[Start of section]

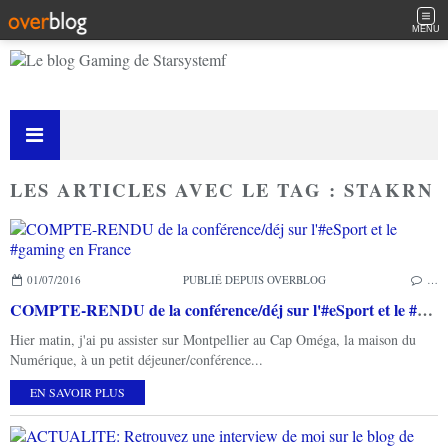
MENU
LES ARTICLES AVEC LE TAG : STAKRN
01/07/2016
PUBLIÉ DEPUIS OVERBLOG
…
COMPTE-RENDU de la conférence/déj sur l'#eSport et le #gaming en France
Hier matin, j'ai pu assister sur Montpellier au Cap Oméga, la maison du
Numérique, à un petit déjeuner/conférence...
EN SAVOIR PLUS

[End of section]

▸ **ABOUT THIS EXERCISE**
Only the lines from the one holding "COMPTE-RENDU de la" through the final line of the entries, both included, should be given again, word for word.

▸ **TASK RESPONSE**
COMPTE-RENDU de la conférence/déj sur l'#eSport et le #gaming en France
Hier matin, j'ai pu assister sur Montpellier au Cap Oméga, la maison du
Numérique, à un petit déjeuner/conférence...
EN SAVOIR PLUS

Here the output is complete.